(Page-level text extractions)
◆ ◆ ◆
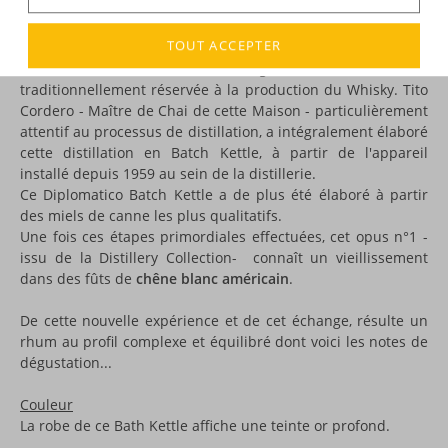
Diplomatico Distillery Collection n° 1
- Batch Kettle est une
nouveauté très attendue !
TOUT ACCEPTER
Derrière ce nom, une histoire : celle d'une méthode de
distillation semi-continue, originaire du Canada,
traditionnellement réservée à la production du Whisky. Tito
Cordero - Maître de Chai de cette Maison - particulièrement
attentif au processus de distillation, a intégralement élaboré
cette distillation en Batch Kettle, à partir de l'appareil
installé depuis 1959 au sein de la distillerie.
Ce Diplomatico Batch Kettle a de plus été élaboré à partir
des miels de canne les plus qualitatifs.
Une fois ces étapes primordiales effectuées, cet opus n°1 -
issu de la Distillery Collection- connaît un vieillissement
dans des fûts de
chêne blanc américain
.
De cette nouvelle expérience et de cet échange, résulte un
rhum au profil complexe et équilibré dont voici les notes de
dégustation...
Couleur
La robe de ce Bath Kettle affiche une teinte or profond.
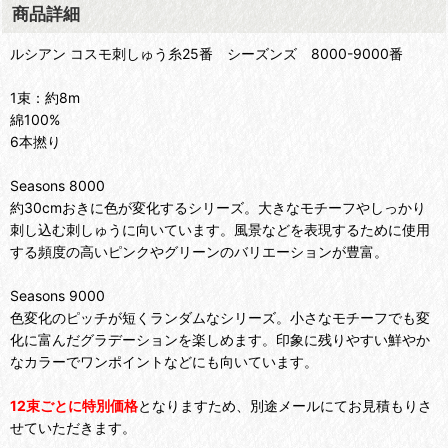
商品詳細
ルシアン コスモ刺しゅう糸25番 シーズンズ 8000-9000番
1束：約8m
綿100%
6本撚り
Seasons 8000
約30cmおきに色が変化するシリーズ。大きなモチーフやしっかり
刺し込む刺しゅうに向いています。風景などを表現するために使用
する頻度の高いピンクやグリーンのバリエーションが豊富。
Seasons 9000
色変化のピッチが短くランダムなシリーズ。小さなモチーフでも変
化に富んだグラデーションを楽しめます。印象に残りやすい鮮やか
なカラーでワンポイントなどにも向いています。
12束ごとに特別価格
となりますため、別途メールにてお見積もりさ
せていただきます。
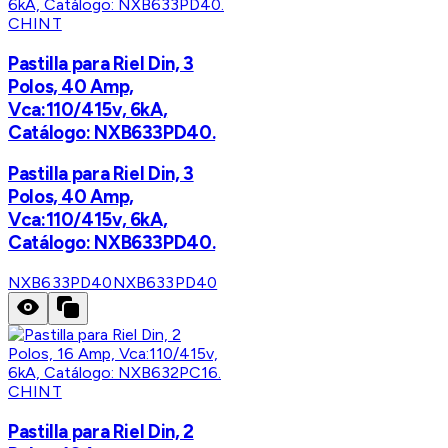
CHINT
Pastilla para Riel Din, 3
Polos, 40 Amp,
Vca:110/415v, 6kA,
Catálogo: NXB633PD40.
Pastilla para Riel Din, 3
Polos, 40 Amp,
Vca:110/415v, 6kA,
Catálogo: NXB633PD40.
NXB633PD40
NXB633PD40
CHINT
Pastilla para Riel Din, 2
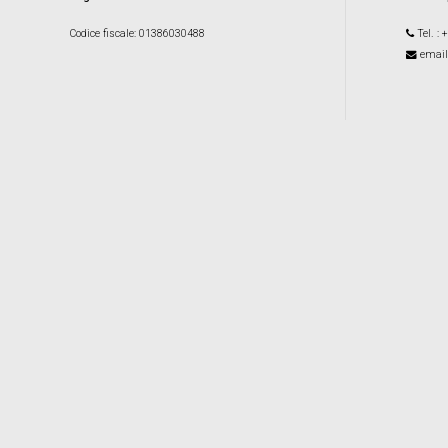
Codice fiscale
: 01386030488
Tel.
: 
email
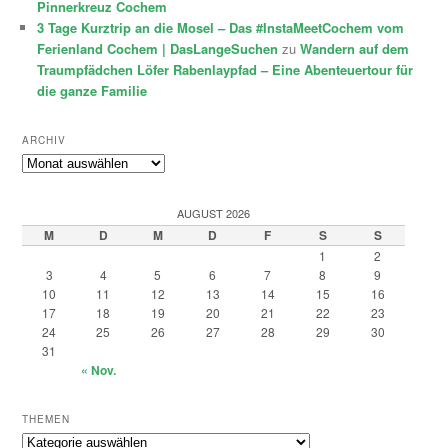
Pinnerkreuz Cochem
3 Tage Kurztrip an die Mosel – Das #InstaMeetCochem vom
Ferienland Cochem | DasLangeSuchen
zu
Wandern auf dem
Traumpfädchen Löfer Rabenlaypfad – Eine Abenteuertour für
die ganze Familie
ARCHIV
Archiv
AUGUST 2026
M
D
M
D
F
S
S
1
2
3
4
5
6
7
8
9
10
11
12
13
14
15
16
17
18
19
20
21
22
23
24
25
26
27
28
29
30
31
« Nov.
THEMEN
Themen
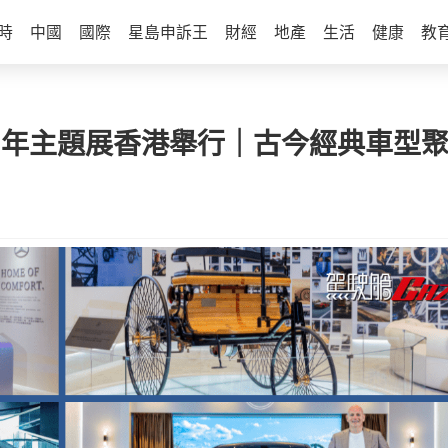
時
中國
國際
星島申訴王
財經
地產
生活
健康
教
 140周年主題展香港舉行｜古今經典車型聚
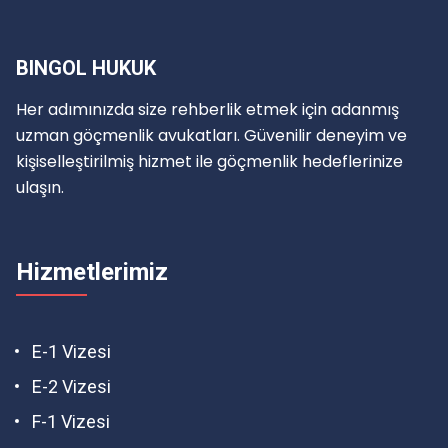
BINGOL HUKUK
Her adımınızda size rehberlik etmek için adanmış
uzman göçmenlik avukatları. Güvenilir deneyim ve
kişiselleştirilmiş hizmet ile göçmenlik hedeflerinize
ulaşın.
Hizmetlerimiz
E-1 Vizesi
E-2 Vizesi
F-1 Vizesi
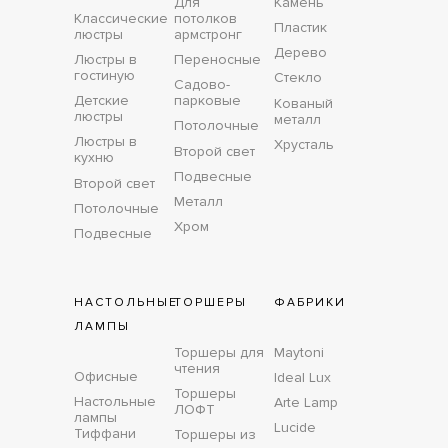
Для
Камень
Классические
потолков
Пластик
люстры
армстронг
Дерево
Люстры в
Переносные
гостиную
Стекло
Садово-
Детские
парковые
Кованый
люстры
металл
Потолочные
Люстры в
Хрусталь
Второй свет
кухню
Подвесные
Второй свет
Металл
Потолочные
Хром
Подвесные
НАСТОЛЬНЫЕ
ТОРШЕРЫ
ФАБРИКИ
ЛАМПЫ
Торшеры для
Maytoni
чтения
Офисные
Ideal Lux
Торшеры
Настольные
Arte Lamp
ЛОФТ
лампы
Lucide
Тиффани
Торшеры из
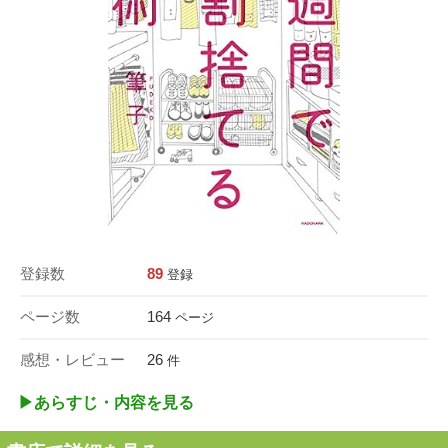
登録数
89
登録
ページ数
164
ページ
感想・レビュー
26
件
▶︎あらすじ・内容を見る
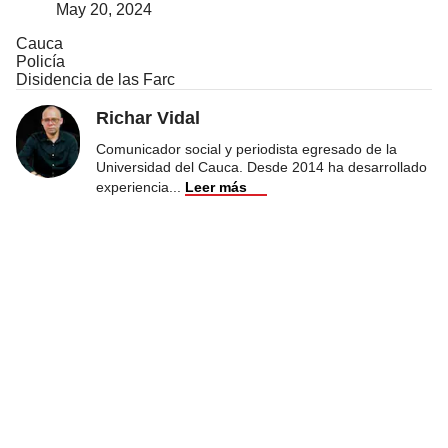
May 20, 2024
Cauca
Policía
Disidencia de las Farc
Richar Vidal
Comunicador social y periodista egresado de la
Universidad del Cauca. Desde 2014 ha desarrollado
experiencia
...
Leer más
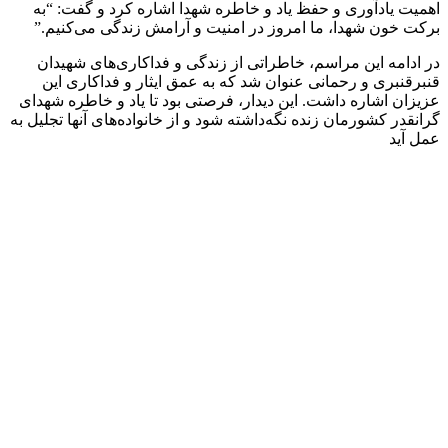
اهمیت یادآوری و حفظ یاد و خاطره شهدا اشاره کرد و گفت: “به
برکت خون شهدا، ما امروز در امنیت و آرامش زندگی می‌کنیم.”
در ادامه این مراسم، خاطراتی از زندگی و فداکاری‌های شهیدان
قنبرقنبری و رحمانی عنوان شد که به عمق ایثار و فداکاری این
عزیزان اشاره داشت. این دیدار، فرصتی بود تا یاد و خاطره شهدای
گرانقدر کشورمان زنده نگه‌داشته شود و از خانواده‌های آنها تجلیل به
عمل آید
◆ ◆ ◆
**Exercise description**
The answer is every line in the data where the word "partir" appears.

**Exercise response**
cette distillation en Batch Kettle, à partir de l'appareil
Ce Diplomatico Batch Kettle a de plus été élaboré à partir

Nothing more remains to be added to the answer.